Anoche Jesús Leirós presentó en la Ermita de la Candelaria su segundo poemario, DRAMABUNDO. Una colección de heridas abiertas y rostros que duelen frente a la que es imposible permanecer indiferente. Estoy deseando de que vuelva la lluvia, encender el flexo y adentrarme en este "bodegón de una belleza pictórica donde caben todos los frutos prohibidos" (Pablo García Baena dixit). Sólo entonces me atreveré a poner por escrito las sensaciones que me provocan unos versos que, en una primera mirada, me saben en su mayoría a ese café agridulce al que el azúcar no logra quitar la amargura negra del fondo.
No sé si Jesús es verde, o naranja, o azul, o rosa.
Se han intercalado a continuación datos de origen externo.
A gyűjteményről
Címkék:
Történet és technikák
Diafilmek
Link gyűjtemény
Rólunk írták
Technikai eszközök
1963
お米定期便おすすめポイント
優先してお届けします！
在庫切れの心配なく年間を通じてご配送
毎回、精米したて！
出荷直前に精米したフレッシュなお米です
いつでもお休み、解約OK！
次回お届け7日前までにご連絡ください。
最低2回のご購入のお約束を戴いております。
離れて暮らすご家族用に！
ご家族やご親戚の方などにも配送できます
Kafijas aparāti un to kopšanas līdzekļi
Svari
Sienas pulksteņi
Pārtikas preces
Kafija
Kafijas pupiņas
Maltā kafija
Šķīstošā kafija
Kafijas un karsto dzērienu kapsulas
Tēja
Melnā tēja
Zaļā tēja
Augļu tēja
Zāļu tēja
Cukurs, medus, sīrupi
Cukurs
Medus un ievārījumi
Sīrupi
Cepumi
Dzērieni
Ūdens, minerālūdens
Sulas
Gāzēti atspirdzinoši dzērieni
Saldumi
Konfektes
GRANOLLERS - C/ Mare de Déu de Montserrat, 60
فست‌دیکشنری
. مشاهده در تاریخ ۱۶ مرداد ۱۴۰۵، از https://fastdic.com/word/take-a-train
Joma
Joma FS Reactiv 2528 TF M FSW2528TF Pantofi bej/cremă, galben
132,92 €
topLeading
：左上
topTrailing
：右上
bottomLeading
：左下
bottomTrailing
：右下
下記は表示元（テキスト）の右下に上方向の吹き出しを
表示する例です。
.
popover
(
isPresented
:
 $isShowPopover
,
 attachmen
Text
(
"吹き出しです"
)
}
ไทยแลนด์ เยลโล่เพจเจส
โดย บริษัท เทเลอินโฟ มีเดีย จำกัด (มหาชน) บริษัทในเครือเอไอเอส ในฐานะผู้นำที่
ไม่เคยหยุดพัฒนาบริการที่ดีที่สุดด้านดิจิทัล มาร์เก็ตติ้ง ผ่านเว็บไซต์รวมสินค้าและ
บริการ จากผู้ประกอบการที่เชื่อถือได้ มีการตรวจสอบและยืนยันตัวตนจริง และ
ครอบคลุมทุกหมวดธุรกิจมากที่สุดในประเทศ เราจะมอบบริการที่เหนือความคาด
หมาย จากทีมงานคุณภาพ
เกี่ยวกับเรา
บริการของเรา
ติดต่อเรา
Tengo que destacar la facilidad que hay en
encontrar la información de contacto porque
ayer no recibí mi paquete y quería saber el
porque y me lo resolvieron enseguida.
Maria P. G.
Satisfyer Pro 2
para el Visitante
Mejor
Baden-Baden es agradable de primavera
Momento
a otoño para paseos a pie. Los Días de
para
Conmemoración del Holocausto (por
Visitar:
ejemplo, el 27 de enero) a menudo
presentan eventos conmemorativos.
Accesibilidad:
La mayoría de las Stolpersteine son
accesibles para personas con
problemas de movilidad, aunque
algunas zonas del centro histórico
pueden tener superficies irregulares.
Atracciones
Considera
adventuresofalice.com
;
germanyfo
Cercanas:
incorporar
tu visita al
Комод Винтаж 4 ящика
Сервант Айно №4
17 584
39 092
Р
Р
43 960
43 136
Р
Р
Ni siquiera Jesús Pozo, que bien lo conoce, es capaz de optar por una etiqueta. En lo que sí coincidimos los dos es en reconocer que Leirós arrastra consigo una especie de estela, no sé si mágica o surrealista, con la que envuelve a todo y a todos los que toca. En el poco, pero intenso, tiempo que llevo de conocerlo me ha demostrado que en su caso literatura y vida, realidad y ficción, verso y prosa, son etiquetas que sobran. Lo suyo es más bien una pócima de ingredientes secretos con la que seduce a todo aquel que se atreva a dejarse sorprender por la generosidad de este niño que aún tiene mucho que aprender.
Jesús tiene el verde de la esperanza, de todo lo que queda por hacer, pero también el blanco de la paz, el azul profundo del mar, hasta la bandera multicolor del diferente. Es pícaro e inquieto, saltimbanqui y frágil, pese a sus apariencias de pop-star que sueña a diario con divas en blanco y negro.
Jesús Leirós es de esas personas a las que me cuesta definir. Y en ello radica lo que más me gusta de él. En esa complejidad que, sin embargo, carece de dobleces y de disfraces arrogantes. Estoy seguro de que tras sumergirme en su Dramabundo conoceré algo más de este hombre que parece haberse tragado toda la alegría del mundo, aunque bajo su ombligo en ocasiones se descubran cicatrices no cerradas del todo. De momento, y ya es mucho, me quedo con el amigo que me trajo la Symborska y del que, como tantas veces le digo, me gustaría ser road manager para así no perderme ninguno de los muchos y buenos momentos que sé le esperan si no renuncia al Peter Pan que bulle en sus ojos miopes.